JOSÉPHINE BAKER accesses THE PANTHÉON ON NOVEMBER 30, 2021
Joséphine Baker, singer and dancer, will be the sixth woman, and first black woman, to enter the Pantheon
next November 30.
She was an icon of the Roaring Twenties and star of Music-hall, and will be “pantheonized” alongside 81 other people from the French nation.
Freda Joséphine McDonald, of her birth name, embarked with her troupe from New York to Paris in 1925. She played in prestigious venues such as the Théâtre des Champs-Elysées and the Folies Bergère.
At the start of World War II, Joséphine Baker became an agent of the French counter-espionage, all thanks to her associates with Parisian high society. In 1940, she enlisted in the secret services of Free France in France, then in North Africa and the Middle East.

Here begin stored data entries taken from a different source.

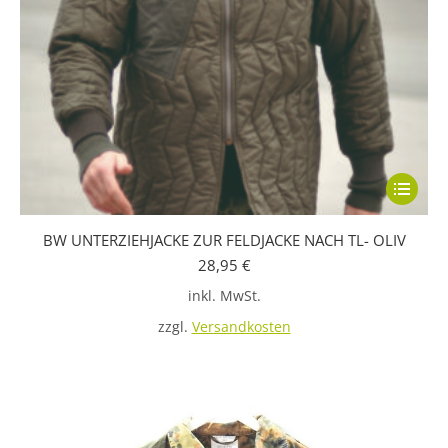
Dieses
Produkt
BW UNTERZIEHJACKE ZUR FELDJACKE NACH TL- OLIV
weist
28,95
€
mehrere
inkl. MwSt.
Variante
auf.
zzgl.
Versandkosten
Die
Optione
können
auf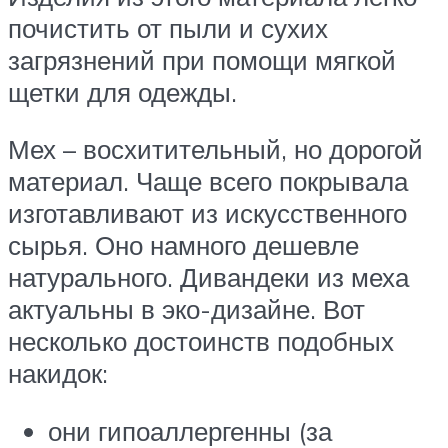
почистить от пыли и сухих
загрязнений при помощи мягкой
щетки для одежды.
Мех – восхитительный, но дорогой
материал. Чаще всего покрывала
изготавливают из искусственного
сырья. Оно намного дешевле
натурального. Дивандеки из меха
актуальны в эко-дизайне. Вот
несколько достоинств подобных
накидок:
они гипоаллергенны (за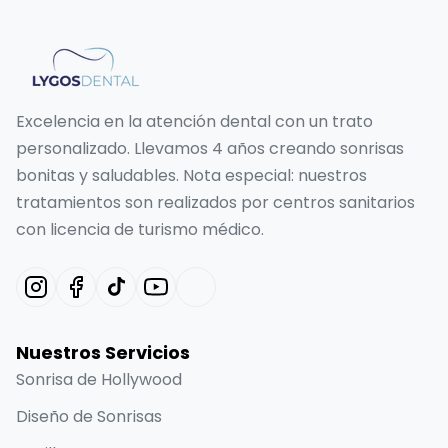
Excelencia en la atención dental con un trato
personalizado. Llevamos 4 años creando sonrisas
bonitas y saludables. Nota especial: nuestros
tratamientos son realizados por centros sanitarios
con licencia de turismo médico.
Nuestros Servicios
Sonrisa de Hollywood
Diseño de Sonrisas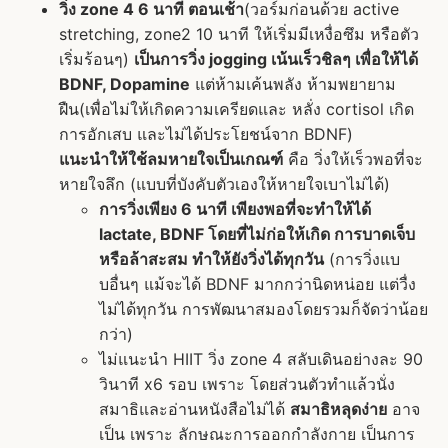
วิ่ง zone 4 6 นาที ตอนเช้า
(วอร์มก่อนด้วย active
stretching, zone2 10 นาที ให้เริ่มมีเหงื่อซึม หรือตัว
เริ่มร้อนๆ)
เป็นการวิ่ง jogging เน้นเร็วชิลๆ เพื่อให้ได้
BDNF, Dopamine
แต่ห้ามเค้นพลัง ห้ามพยายาม
ฝืน(เพื่อไม่ให้เกิดความเครียดและ หลั่ง cortisol เกิด
การอักเสบ และไม่ได้ประโยชน์จาก BDNF)
แนะนำให้ใช้ลมหายใจเป็นเกณฑ์
คือ วิ่งให้เร็วพอที่จะ
หายใจลึก (แบบที่บังคับตัวเองให้หายใจเบาไม่ได้)
การวิ่งเพียง 6 นาที เพียงพอที่จะทำให้ได้
lactate, BDNF โดยที่ไม่ก่อให้เกิด การบาดเจ็บ
หรือล้าสะสม ทำให้ยังวิ่งได้ทุกวัน
(การวิ่งแบ
บอื่นๆ แม้จะได้ BDNF มากกว่านิดหน่อย แต่วื่ง
ไม่ได้ทุกวัน การพัฒนาสมองโดยรวมก็จัดว่าน้อย
กว่า)
ไม่แนะนำ HIIT วิ่ง zone 4 สลับเดินอย่างละ 90
วินาที x6 รอบ เพราะ โดยส่วนตัวทำแล้วนั่ง
สมาธิและอ่านหนังสือไม่ได้
สมาธิหลุดง่าย
อาจ
เป็น เพราะ ลักษณะการออกกำลังกาย เป็นการ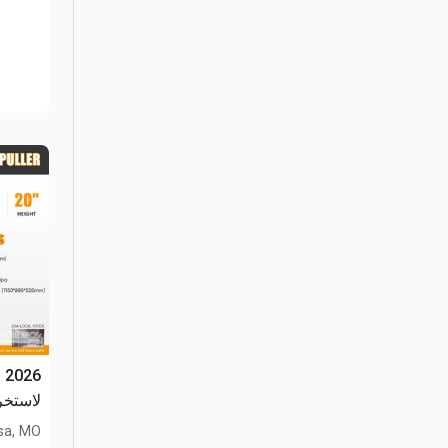
لاستخراج 
sa, MO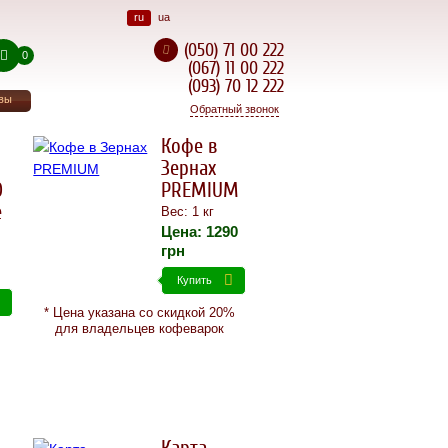
ru
ua
(050) 71 00 222
0
(067) 11 00 222
(093) 70 12 222
вы
Обратный звонок
Кофе в
Зернах
O
PREMIUM
e
Вес: 1 кг
Цена:
1290
грн
Купить
* Цена указана со скидкой 20%
для владельцев кофеварок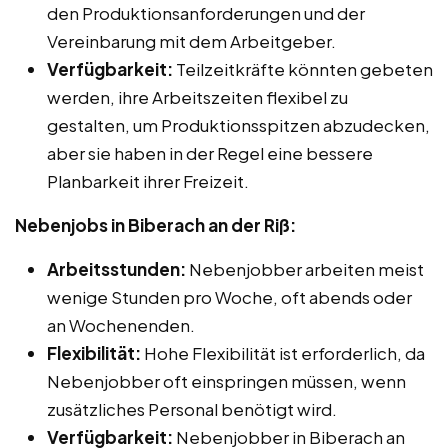
den Produktionsanforderungen und der
Vereinbarung mit dem Arbeitgeber.
Verfügbarkeit:
Teilzeitkräfte könnten gebeten
werden, ihre Arbeitszeiten flexibel zu
gestalten, um Produktionsspitzen abzudecken,
aber sie haben in der Regel eine bessere
Planbarkeit ihrer Freizeit.
Nebenjobs in Biberach an der Riß:
Arbeitsstunden:
Nebenjobber arbeiten meist
wenige Stunden pro Woche, oft abends oder
an Wochenenden.
Flexibilität:
Hohe Flexibilität ist erforderlich, da
Nebenjobber oft einspringen müssen, wenn
zusätzliches Personal benötigt wird.
Verfügbarkeit:
Nebenjobber in Biberach an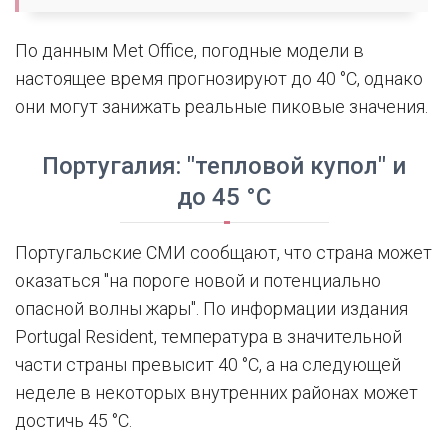
По данным Met Office, погодные модели в
настоящее время прогнозируют до 40 °C, однако
они могут занижать реальные пиковые значения.
Португалия: "тепловой купол" и
до 45 °C
Португальские СМИ сообщают, что страна может
оказаться "на пороге новой и потенциально
опасной волны жары". По информации издания
Portugal Resident, температура в значительной
части страны превысит 40 °C, а на следующей
неделе в некоторых внутренних районах может
достичь 45 °C.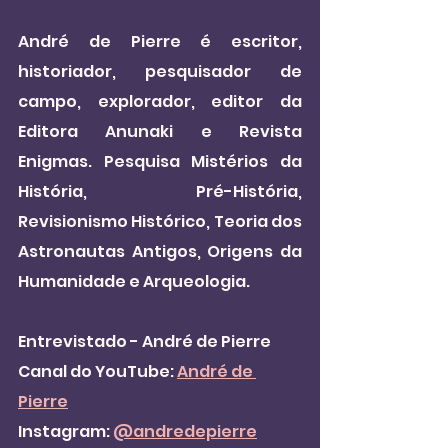
André de Pierre é escritor, 
historiador, pesquisador de 
campo, explorador, editor da 
Editora Anunaki e Revista 
Enigmas. Pesquisa Mistérios da 
História, Pré-História, 
Revisionismo Histórico, Teoria dos 
Astronautas Antigos, Origens da 
Humanidade e Arqueologia.
Entrevistado - André de Pierre
Canal do YouTube: 
André de 
Pierre
Instagram: 
@andredepierre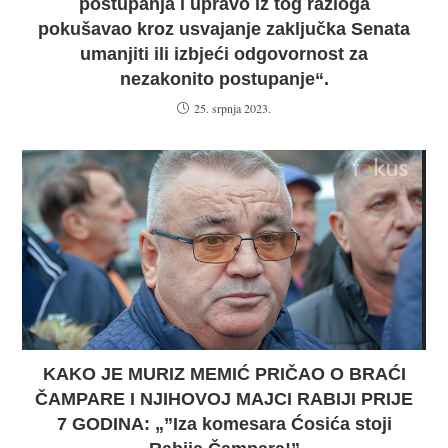
postupanja i upravo iz tog razloga
pokušavao kroz usvajanje zaključka Senata
umanjiti ili izbjeći odgovornost za
nezakonito postupanje“.
25. srpnja 2023.
KAKO JE MURIZ MEMIĆ PRIČAO O BRAĆI
ČAMPARE I NJIHOVOJ MAJCI RABIJI PRIJE
7 GODINA: „”Iza komesara Ćosića stoji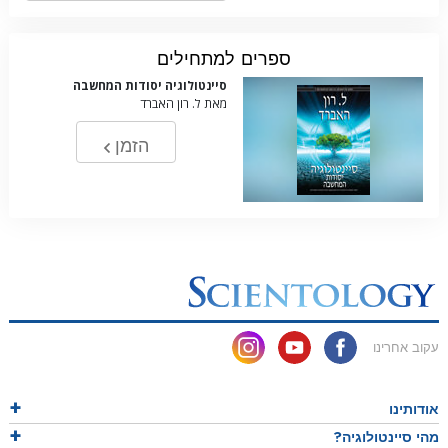
ספרים למתחילים
סיינטולוגיה יסודות המחשבה
מאת ל. רון האברד
הזמן
עקוב אחרינו
אודותינו
מהי סיינטולוגיה?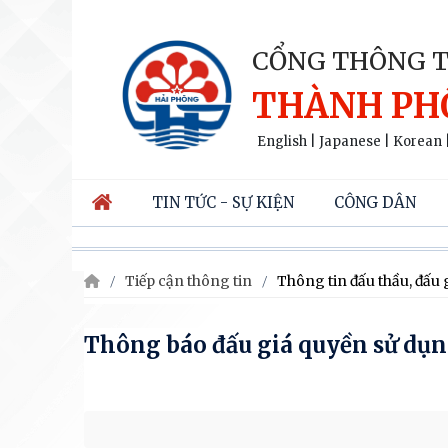
CỔNG THÔNG T
THÀNH PH
English
|
Japanese
|
Korean
TIN TỨC - SỰ KIỆN
CÔNG DÂN
Tiếp cận thông tin
Thông tin đấu thầu, đấu 
Thông báo đấu giá quyền sử dụng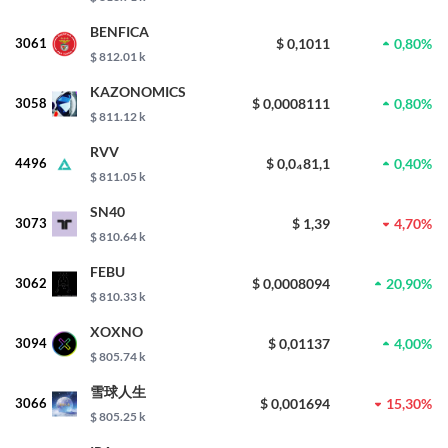
BENFICA
3061
$ 0,1011
0,80%
$ 812.01 k
KAZONOMICS
3058
$ 0,0008111
0,80%
$ 811.12 k
RVV
4496
$ 0,0₄81,1
0,40%
$ 811.05 k
SN40
3073
$ 1,39
4,70%
$ 810.64 k
FEBU
3062
$ 0,0008094
20,90%
$ 810.33 k
XOXNO
3094
$ 0,01137
4,00%
$ 805.74 k
雪球人生
3066
$ 0,001694
15,30%
$ 805.25 k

Josephine Baker was a figure of anti-racism alongside Martin Luther King. She participated in the 1963 March on Washington for Jobs and Freedom organized by Matin Luther King. She will deliver a speech dressed in her Air Force uniform.
Joséphine Baker was also an icon of French haute couture. Indeed, she was very friends with Christian Dior and Pierre Balmain. The lack of means at the end of the Second World War did not prevent him from wearing their dresses on stage upon his return from the United States in 1949-1950.